Era incapaz de hablar de la desaparición de Brian. No en aquel momento. En cambio practicó qué le diría a Tom.

– Brian ha estado estornudando, y quiero asegurarme que no haya pillado un resfriado.

– Bien hecho. De acuerdo. Mañana nos vemos. Y ahora recuerda, no dejes de sonreír. Estás preciosa cuando lo haces…

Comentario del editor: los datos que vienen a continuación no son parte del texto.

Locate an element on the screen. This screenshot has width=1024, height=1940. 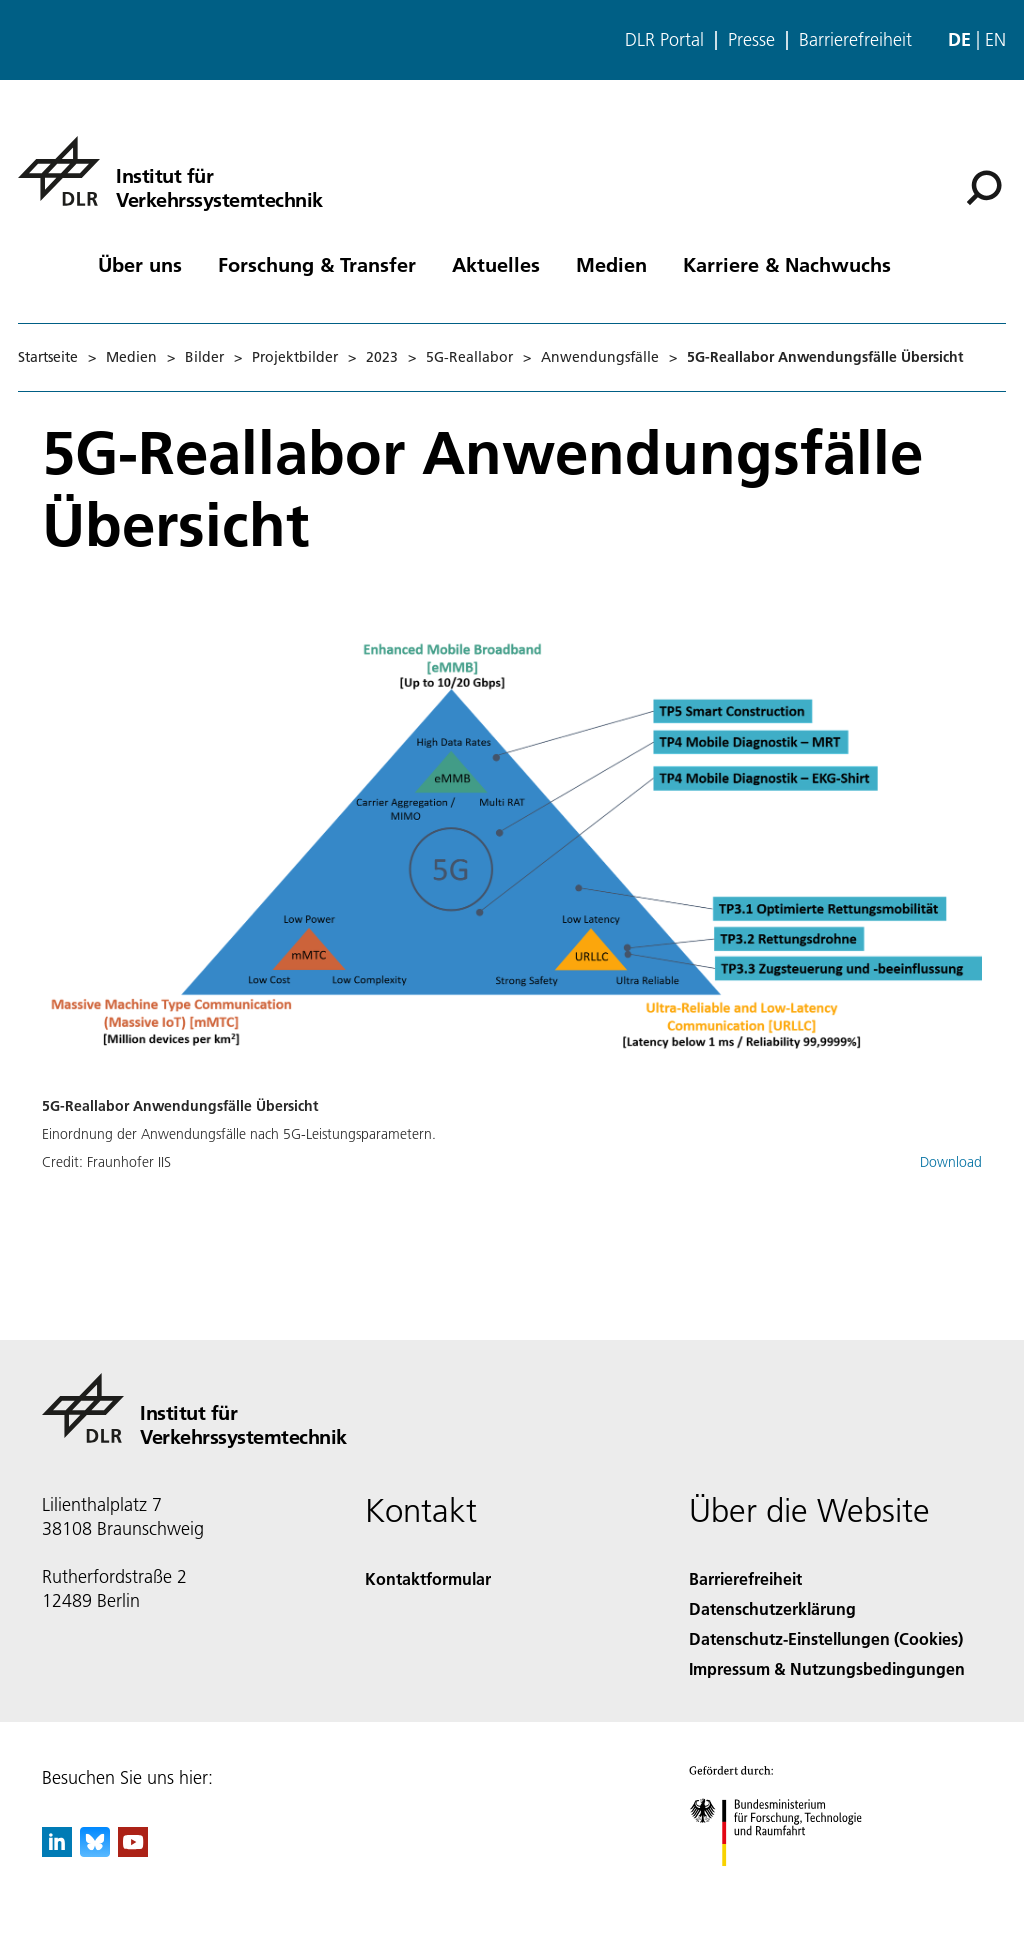 Projektbilder is located at coordinates (295, 357).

Catherine asintió y se dirigió por el pasillo rumbo a la habitación 530. Abrió la puerta con cuidado. Tom dormía con una bolsa de suero puesta. Tenía sendos tubos de oxígeno en los orificios de la nariz. Estaba pálido como la funda de la almohada, con los labios color ceniza.

La enfermera de guardia privada se puso de pie.

– Ha preguntado por usted, señora Dornan. Esperaré fuera.

Catherine acercó una silla a la cama. Se sentó y cogió la mano que Tom tenía sobre la colcha. Estudió el rostro de su marido. La frente alta; el cabello castaño rojizo, que Brian había heredado; unas cejas espesas que siempre parecían un poco despeinadas; la nariz, bien formada, y los labios, que, por lo general, tenía separados en una sonrisa. Pensó en sus ojos, más azules que grises, y en el calor y comprensión de su mirada. El daba confianza a sus pacientes. "Ay, Tom, quisiera contarte que nuestro pequeño ha desaparecido. Ojalá estuvieras bien, y conmigo, para que lo buscáramos juntos."

Tom Dornan abrió los ojos.

– Hola, cariño -dijo con voz débil.

– Hola. -Se inclinó y lo besó-. Siento haberme comportado como una tonta esta tarde. Llámalo síndrome premenstrual, o el viejo alivio de siempre. Sabes que soy una boba sentimental; lloro hasta con los finales felices.